Se réinventer ou périr
Devant cette situation et eu égard au nombre croissant d’architectes en mal de reconnaissance et de positionnement, il est urgent de revoir et réinventer le métier. L’architecte doit reprendre sa place de concepteur, créateur, lotisseur et constructeur avec tout ce que ces tâches nécessitent comme préparation et formation. Il est clair qu’il ne doit plus le faire de la même façon d’où la refonte indispensable de la formation. S’adapter doit être le maitre mot.
Durant les dernières décennies, l’évolution technologique basée sur le numérique et la robotisation a pris une place importante dans l’exercice du métier. Cette nouvelle réalité doit être prise en compte dans la reconquête d’une place de choix dans le domaine de la construction. Le savoir-construire passe par une maitrise des nouvelles techniques et technologies. L’Architecte doit reprendre en partie ce qu’il a laissé à l’ingénieur : les études de structures et la maitrise des outils pour challenger les autres partenaires techniques et résister à leurs contraintes qui peuvent dénaturer le parti pris architectural.
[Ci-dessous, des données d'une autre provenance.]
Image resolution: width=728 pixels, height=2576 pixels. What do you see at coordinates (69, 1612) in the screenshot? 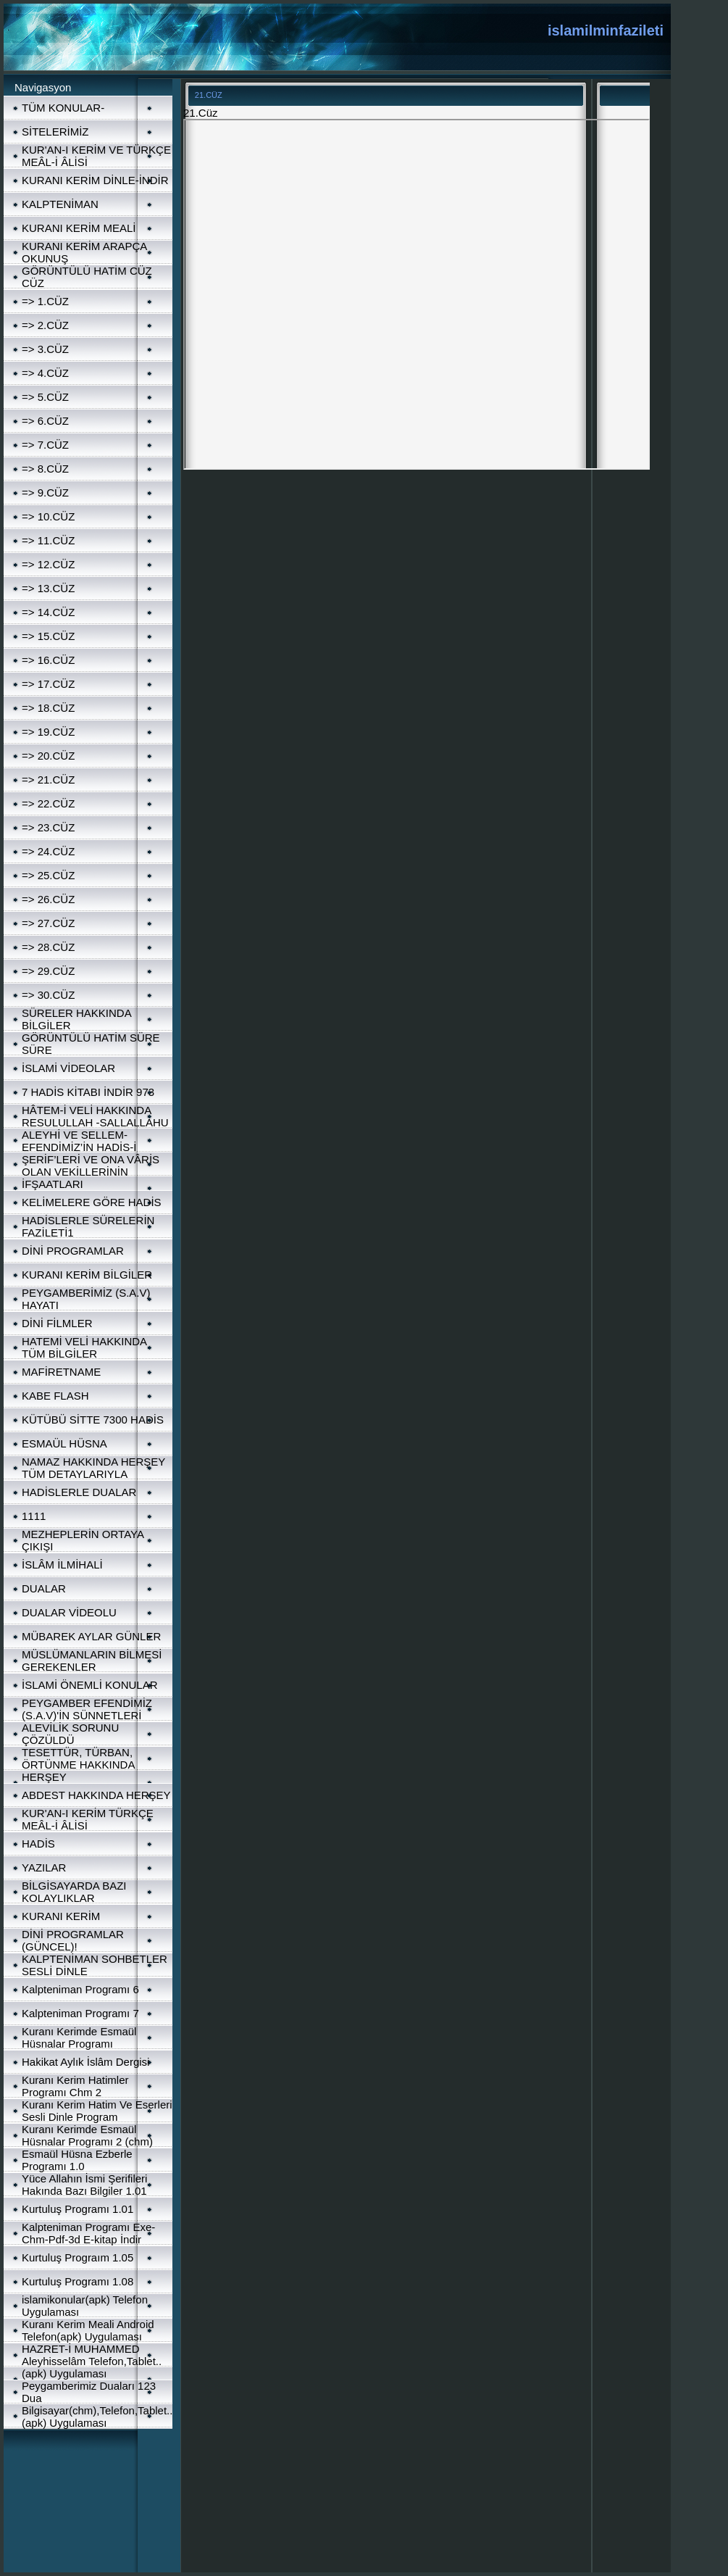
I see `DUALAR VİDEOLU` at bounding box center [69, 1612].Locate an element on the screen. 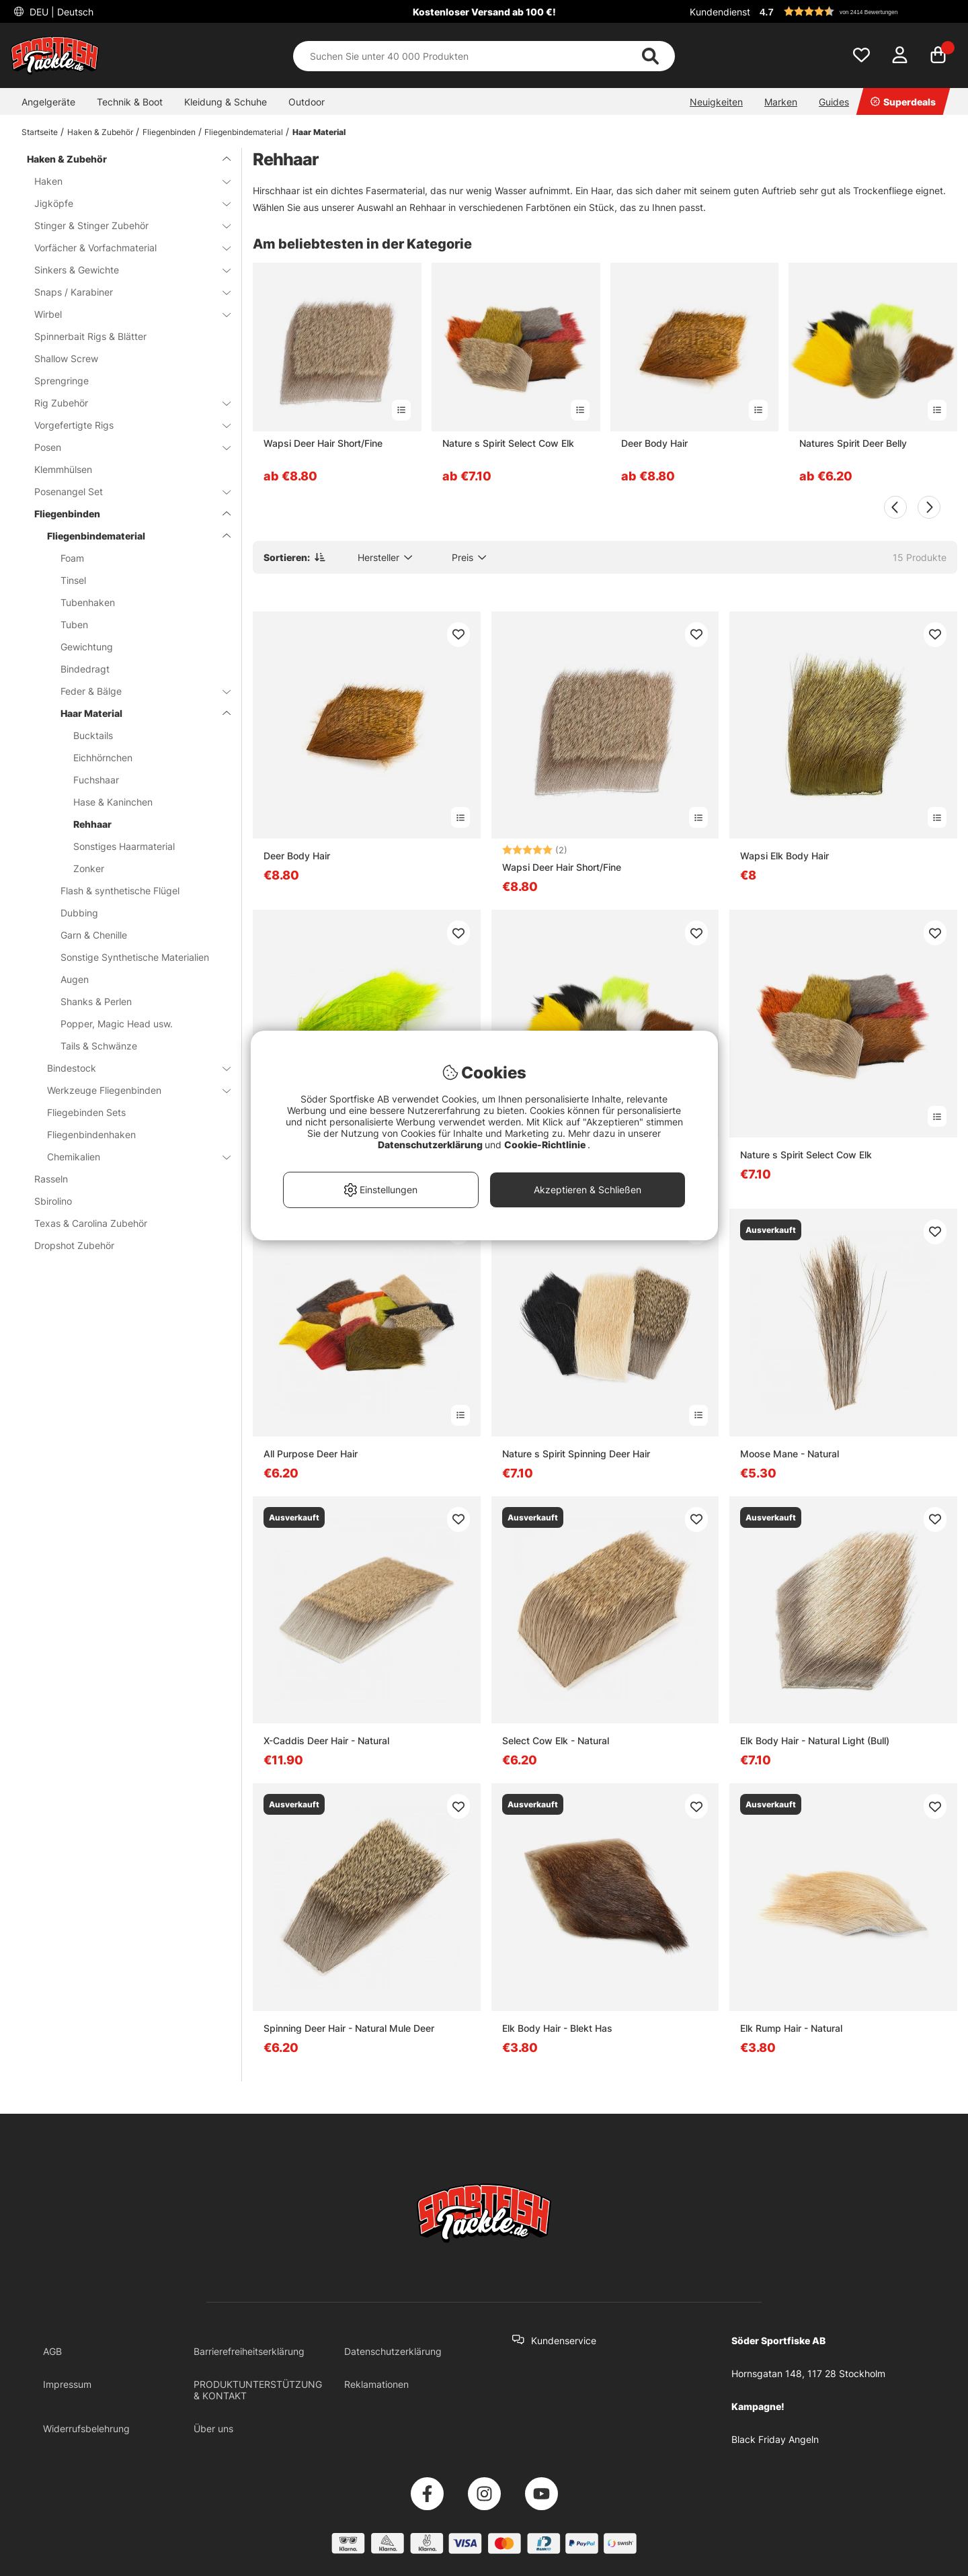 The height and width of the screenshot is (2576, 968). Garn & Chenille is located at coordinates (94, 935).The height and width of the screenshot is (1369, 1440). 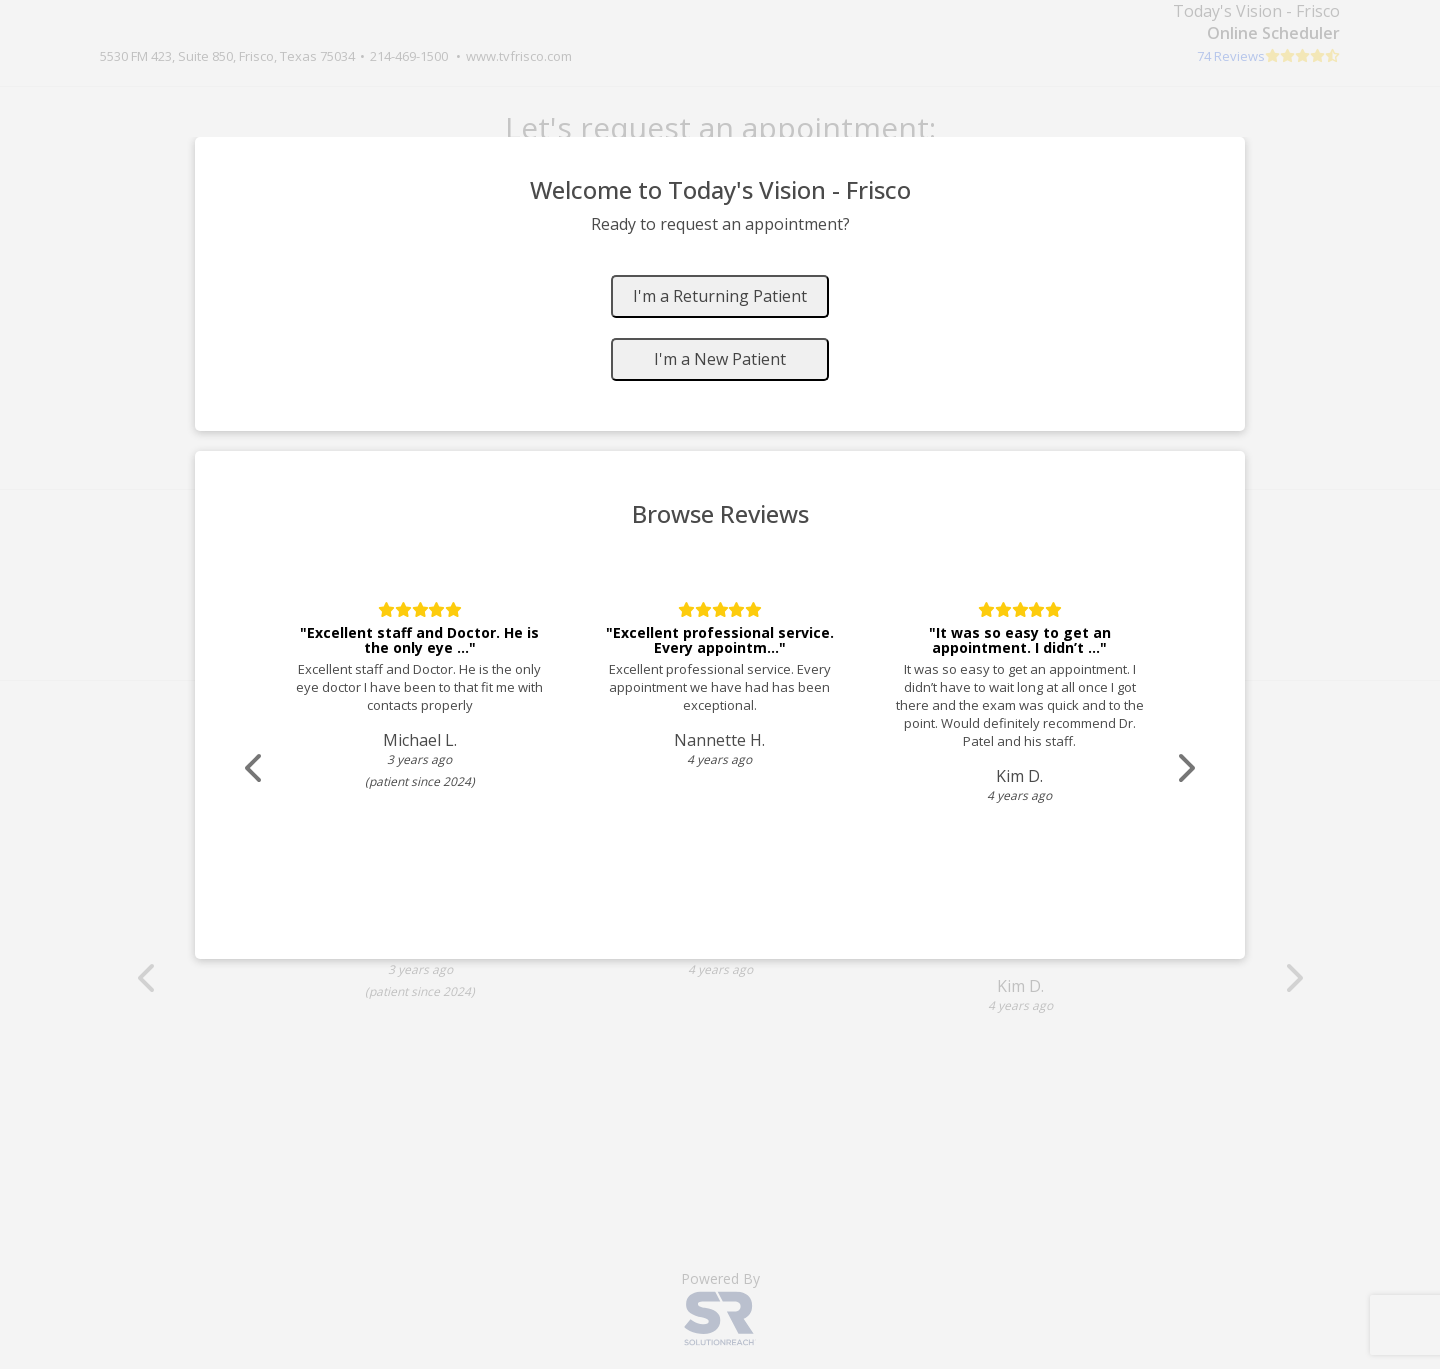 I want to click on [Scroll review carousel left], so click(x=255, y=768).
La revalorisation de l’implication avec les matériaux et leurs usages pour aspirer à mieux construire est la clef de voûte pour la reconquête du métier.
Le cursus doit impérativement, de mon point de vue, englober une formation au chantier adéquate pour permettre aux jeunes architectes de ne pas craindre d’affronter les difficultés du chantier et de chercher à s’en détourner. Comme il doit également comporter des soft skills en matière de communication, de piching, de négociation.
Le cursus universitaire doit aussi s’ouvrir davantage sur l’environnement de la construction pour que les futurs Architectes puissent connaitre les pratiques du métier et pourquoi pas instaurer le principe d’une césure professionnelle d’une année après le premier cycle comme c’est le cas dans des pays de référence, pour permettre de découvrir le monde de la profession et créer des relations professionnelles qui peuvent être utiles pour la maturité du futur architecte.
Nouveaux enjeux : nouveaux défis
Pour conclure, je dirais que les architectes vont devoir faire face à tous ces enjeux et batailler essentiellement sur plusieurs fronts :
1/ Revoir une législation révolue mal respectée et la remplacer par des textes appropriés en phase avec l’évolution. Les Architectes doivent être fortement impliqués dans ce processus.
2/ S’intégrer davantage dans une profession en forte mutation pour réinventer le métier avec les outils d’aujourd’hui et de demain surtout avec l’avènement de la robotique qui va contribuer à supprimer le problème de la malfaçon qui sévit actuellement et ouvre une nouvelle ère sans commune mesure avec les procédés habituels.
3/ Travailler d’arrache-pied pour adapter la profession à ces nouvelles exigences
4/ Communiquer plus et mieux pour vulgariser, sensibiliser et éduquer à la fois la population que les donneurs d’ordre sur le rôle et les missions dévolues à l’architecte aujourd’hui.